Мы никогда не узнаем, о чем говорила Мария Бедреддину в ту ночь шестьсот с лишним лет назад, когда над весенним Каиром задул, как дует и в наше время, южный ветер хамсин. Не ведал, очевидно, об этом и сочинитель жизнеописания Бедреддина, а им был его внук Халил, тот самый, которого мальчиком Бёрклюдже Мустафа привез к шейху в Изник. Впрочем, быть может, и знал, да не счел возможным занести в книгу. «В ту ночь, — пишет он, — Вседержитель снял покрывало с сердца шейха, набросил ему на плечи плащ служения Истине, и открылись ему во множестве тайны сокрытого». Благочестивые риторические фигуры должны были через семьдесят лет после той ночи доказать: Мария — всего лишь орудие Провидения. Но в одной-единственной строке прорывается на страницы жизнеописания голос самого Бедреддина: «И почувствовал себя он рядом с Марией подобным репейнику рядом с розой». И строка эта стоит многих страниц.

Мы не знаем, что сказала Мария своему свояку. Но мы знаем, какое действие на него оказало сказанное ею. И потому можем быть уверены — Мария нашла слова, единственно нужные, ибо из всех существующих в мире слов каждый слышит лишь те, что ему надобны в данный миг, те, что он может понять и принять.

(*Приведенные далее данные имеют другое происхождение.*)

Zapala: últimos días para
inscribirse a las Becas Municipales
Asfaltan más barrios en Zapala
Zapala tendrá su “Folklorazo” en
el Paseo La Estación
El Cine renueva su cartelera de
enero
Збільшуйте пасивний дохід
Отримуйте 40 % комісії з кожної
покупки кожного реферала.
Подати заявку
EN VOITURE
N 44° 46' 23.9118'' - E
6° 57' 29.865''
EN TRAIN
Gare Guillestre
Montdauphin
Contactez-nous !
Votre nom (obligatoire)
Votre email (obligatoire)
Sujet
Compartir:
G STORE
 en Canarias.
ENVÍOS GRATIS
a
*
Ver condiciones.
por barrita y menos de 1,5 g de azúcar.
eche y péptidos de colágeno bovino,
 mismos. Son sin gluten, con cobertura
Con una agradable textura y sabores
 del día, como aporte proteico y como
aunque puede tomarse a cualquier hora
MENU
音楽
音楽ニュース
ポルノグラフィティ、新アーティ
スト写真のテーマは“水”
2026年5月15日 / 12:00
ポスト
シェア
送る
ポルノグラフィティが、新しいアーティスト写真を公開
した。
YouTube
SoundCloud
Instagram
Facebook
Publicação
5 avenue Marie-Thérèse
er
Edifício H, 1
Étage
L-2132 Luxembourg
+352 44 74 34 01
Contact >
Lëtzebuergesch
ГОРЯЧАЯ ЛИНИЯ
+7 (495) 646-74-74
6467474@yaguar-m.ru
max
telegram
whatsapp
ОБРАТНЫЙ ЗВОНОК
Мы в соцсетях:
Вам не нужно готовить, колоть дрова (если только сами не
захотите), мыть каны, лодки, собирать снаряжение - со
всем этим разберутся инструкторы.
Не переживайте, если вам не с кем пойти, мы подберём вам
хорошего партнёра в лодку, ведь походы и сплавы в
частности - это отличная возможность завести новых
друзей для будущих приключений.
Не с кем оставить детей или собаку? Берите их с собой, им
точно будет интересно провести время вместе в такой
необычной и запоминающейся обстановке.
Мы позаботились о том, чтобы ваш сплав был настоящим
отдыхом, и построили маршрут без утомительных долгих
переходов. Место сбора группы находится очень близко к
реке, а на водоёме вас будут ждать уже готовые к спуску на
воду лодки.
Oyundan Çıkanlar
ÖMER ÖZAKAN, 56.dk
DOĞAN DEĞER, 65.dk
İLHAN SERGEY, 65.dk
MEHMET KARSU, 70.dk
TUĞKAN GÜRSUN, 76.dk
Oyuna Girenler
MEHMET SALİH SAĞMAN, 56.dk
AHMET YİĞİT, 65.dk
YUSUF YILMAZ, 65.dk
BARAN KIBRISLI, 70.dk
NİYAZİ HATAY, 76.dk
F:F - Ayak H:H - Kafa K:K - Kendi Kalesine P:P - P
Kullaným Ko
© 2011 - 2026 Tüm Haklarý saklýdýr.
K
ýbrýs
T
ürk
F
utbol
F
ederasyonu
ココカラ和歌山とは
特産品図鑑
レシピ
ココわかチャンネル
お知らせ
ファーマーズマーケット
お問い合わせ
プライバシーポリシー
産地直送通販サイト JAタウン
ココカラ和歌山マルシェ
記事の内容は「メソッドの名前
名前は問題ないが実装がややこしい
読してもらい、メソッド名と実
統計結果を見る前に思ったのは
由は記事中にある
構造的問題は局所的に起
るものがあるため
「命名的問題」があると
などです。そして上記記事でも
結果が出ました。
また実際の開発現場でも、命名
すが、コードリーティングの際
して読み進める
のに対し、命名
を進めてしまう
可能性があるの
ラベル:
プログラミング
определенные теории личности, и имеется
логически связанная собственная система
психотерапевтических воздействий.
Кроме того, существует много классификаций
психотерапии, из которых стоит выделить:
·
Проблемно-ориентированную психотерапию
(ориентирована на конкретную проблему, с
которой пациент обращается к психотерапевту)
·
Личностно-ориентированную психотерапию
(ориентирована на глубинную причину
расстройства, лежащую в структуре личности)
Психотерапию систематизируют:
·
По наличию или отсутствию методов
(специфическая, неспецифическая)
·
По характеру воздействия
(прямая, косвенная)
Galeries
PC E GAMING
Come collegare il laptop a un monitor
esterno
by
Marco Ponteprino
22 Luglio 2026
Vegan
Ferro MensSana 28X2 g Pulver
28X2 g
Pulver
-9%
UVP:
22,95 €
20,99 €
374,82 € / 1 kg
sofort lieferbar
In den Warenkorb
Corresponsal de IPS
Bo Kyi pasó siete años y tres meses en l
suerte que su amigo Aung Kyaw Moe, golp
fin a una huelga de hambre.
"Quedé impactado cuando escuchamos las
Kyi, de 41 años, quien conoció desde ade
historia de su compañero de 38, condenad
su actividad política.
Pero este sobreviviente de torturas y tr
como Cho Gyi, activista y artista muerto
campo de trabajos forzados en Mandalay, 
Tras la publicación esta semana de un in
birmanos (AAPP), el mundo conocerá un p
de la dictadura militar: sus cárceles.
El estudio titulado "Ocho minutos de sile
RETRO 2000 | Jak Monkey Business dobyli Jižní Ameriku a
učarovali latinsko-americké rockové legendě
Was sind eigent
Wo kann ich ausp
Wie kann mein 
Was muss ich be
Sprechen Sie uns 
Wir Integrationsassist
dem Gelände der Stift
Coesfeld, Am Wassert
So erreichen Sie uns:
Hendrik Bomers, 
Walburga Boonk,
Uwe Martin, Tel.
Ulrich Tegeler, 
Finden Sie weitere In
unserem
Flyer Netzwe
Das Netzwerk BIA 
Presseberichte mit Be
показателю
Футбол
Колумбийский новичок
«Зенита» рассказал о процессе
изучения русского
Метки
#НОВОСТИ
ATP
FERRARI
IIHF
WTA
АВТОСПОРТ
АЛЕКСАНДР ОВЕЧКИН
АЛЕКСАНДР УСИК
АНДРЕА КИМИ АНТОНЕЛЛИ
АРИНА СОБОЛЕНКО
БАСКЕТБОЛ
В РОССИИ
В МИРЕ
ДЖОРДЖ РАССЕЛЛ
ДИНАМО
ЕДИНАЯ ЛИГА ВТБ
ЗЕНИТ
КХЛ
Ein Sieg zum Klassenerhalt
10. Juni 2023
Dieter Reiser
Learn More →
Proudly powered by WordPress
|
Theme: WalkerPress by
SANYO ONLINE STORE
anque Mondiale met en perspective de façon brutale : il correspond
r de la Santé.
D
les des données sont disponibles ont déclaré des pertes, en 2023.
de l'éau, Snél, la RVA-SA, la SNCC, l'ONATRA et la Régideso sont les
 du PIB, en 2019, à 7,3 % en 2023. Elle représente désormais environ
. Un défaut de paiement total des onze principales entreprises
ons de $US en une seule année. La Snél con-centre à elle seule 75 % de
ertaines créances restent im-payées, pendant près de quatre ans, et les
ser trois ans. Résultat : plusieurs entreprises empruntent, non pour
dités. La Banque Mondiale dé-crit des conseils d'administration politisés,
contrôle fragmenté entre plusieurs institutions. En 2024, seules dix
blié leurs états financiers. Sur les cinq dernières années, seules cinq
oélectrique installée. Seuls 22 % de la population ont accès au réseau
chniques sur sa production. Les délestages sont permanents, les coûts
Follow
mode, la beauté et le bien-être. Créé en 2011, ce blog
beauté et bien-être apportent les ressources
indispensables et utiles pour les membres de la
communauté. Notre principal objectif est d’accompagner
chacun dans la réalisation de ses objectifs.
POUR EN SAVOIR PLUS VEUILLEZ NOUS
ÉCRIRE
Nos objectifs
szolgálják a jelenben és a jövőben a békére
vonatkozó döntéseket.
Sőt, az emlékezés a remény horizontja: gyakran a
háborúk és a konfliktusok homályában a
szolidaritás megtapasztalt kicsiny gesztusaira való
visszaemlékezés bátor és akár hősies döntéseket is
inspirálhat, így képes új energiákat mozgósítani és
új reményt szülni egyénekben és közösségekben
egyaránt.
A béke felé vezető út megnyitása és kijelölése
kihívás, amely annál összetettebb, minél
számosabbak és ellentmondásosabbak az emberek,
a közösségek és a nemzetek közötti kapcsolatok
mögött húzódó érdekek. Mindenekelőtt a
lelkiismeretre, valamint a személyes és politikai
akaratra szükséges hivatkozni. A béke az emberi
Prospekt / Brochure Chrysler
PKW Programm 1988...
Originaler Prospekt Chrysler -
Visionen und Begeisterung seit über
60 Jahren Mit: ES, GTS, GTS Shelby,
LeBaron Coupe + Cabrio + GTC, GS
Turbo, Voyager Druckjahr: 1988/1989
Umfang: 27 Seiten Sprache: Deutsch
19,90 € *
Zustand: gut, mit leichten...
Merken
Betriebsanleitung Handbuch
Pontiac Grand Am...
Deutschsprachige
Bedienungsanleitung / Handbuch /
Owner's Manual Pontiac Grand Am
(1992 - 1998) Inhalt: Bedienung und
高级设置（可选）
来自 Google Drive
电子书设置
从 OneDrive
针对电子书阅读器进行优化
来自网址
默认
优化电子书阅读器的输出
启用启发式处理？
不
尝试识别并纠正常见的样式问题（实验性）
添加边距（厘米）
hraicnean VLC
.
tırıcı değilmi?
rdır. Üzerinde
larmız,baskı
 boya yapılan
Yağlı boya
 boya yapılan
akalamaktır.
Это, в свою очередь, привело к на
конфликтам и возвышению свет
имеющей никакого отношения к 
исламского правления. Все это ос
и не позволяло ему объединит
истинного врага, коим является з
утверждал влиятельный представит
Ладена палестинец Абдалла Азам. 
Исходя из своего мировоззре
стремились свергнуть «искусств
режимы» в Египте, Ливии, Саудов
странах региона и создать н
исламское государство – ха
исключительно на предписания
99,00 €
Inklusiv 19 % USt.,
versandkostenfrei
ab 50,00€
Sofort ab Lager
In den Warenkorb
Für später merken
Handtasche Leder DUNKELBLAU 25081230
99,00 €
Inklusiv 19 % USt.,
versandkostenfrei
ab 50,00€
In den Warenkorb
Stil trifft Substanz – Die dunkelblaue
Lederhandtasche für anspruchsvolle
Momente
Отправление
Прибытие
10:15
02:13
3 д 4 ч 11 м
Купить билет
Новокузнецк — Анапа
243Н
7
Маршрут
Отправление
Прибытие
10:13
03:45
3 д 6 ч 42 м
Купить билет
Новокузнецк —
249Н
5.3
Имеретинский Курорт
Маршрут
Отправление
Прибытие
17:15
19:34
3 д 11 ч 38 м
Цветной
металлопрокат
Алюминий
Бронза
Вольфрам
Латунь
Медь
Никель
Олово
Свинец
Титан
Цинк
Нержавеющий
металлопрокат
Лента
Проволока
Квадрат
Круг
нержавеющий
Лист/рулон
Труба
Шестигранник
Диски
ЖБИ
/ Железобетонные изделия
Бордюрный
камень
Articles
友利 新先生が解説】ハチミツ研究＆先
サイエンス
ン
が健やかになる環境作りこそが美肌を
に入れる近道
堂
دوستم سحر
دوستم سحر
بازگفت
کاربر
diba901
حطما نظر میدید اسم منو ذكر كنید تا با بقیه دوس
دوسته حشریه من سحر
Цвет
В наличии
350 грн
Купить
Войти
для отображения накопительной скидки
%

Бедреддин ушел на утреннюю молитву и не вернулся. Ни домой, ни в медресе, ни во дворец. Напрасно ждали его Джазибе с Мюэйедом — он не пришел ни к обеду, ни к ночи. Уединился в своей келье в Шейхуние, решили они. Но когда на следующий день из дворца прибыл гонец, чтобы осведомиться, не стряслась ли, упаси Аллах, какая-либо беда с факихом Бедреддином Махмудом, ибо вот уже третий день наследник престола лишен света его учености, родные всполошились. Мюэйед сам отправился на поиски. Зашел в мечеть Аль-Маридани, где Бедреддин имел обыкновение преклонять колени на заре. Да, вчера утром был, а куда ушел, неведомо, сказал имам. Мюэйед обошел всю огромную мечеть Аль-Азхар, медресе при ней, где жили ученики Бедреддина, заглянул в книгохранилища. Напрасно. Не появлялся он и в Шейхуние. Наконец Мюэйеда осенило: надо посоветоваться с шейхом Ахлати. Но когда после полудня, истомленный удушающей жарой, он явился в обитель, к шейху его не допустили. Не потому, что Мюэйед был в поту и в пыли, а потому, что шейх был занят: уединился, и надолго. Один? Нет, со своим новым мюридом Бедреддином, услышал Мюэйед. И так и сел, где стоял.

Бедреддин жаждал справедливости, равенства всех перед законом. И вот настал для него миг осознания несбыточности его надежд: развращающая душу власть над людьми явственно обнаружила свое пренебрежение законами совести и разума.

Слезы Бедреддина были слезами прощания. Он прощался с десятилетиями труда и упований, запечатленных в его книгах, которые годились теперь лишь на то, чтобы их как можно скорее поглотила река забвения; прощания с верой во всесилие разума, прощания с молодостью, наконец его покинувшей, но так его и не насытившей. И слезами мольбы о прощении: осознание иллюзорности надежд часто представляется изменой идеалам.


На рассвете после беседы с Марией Бедреддин совершил два обязательных ракята молитвы и, выйдя из мечети, двинулся к султанской крепости навстречу порывистому ветру, швырявшему в лицо пригоршни песка. Не ответив на приветствие султанской приворотной стражи, что привело стражников в немалое удивление, Бедреддин прошел мимо крепости дальше на полдень, покуда не оказался за пределами города, на обширном мамлюкском кладбище. Здесь, в семейных склепах, находили вечное успокоение эти чужеземные воины и вельможи, хозяйничавшие на египетской земле. Среди мамлюкских усыпальниц, подобно кораблю над волнами, вздымался свинцовый иссиня-серый купол гробницы Аш-Шафии.

В то раннее утро, кроме смотрителя, у гробницы не было никого. Бедреддин вошел в прохладную полутьму. Свист хамсина в ушах прекратился, будто он оглох. Бедреддин приблизился к надгробью из ливанского кедра, пал на него лицом и заплакал.

Что он оплакивал, с кем прощался, он и сам, пожалуй, тогда не мог бы сказать.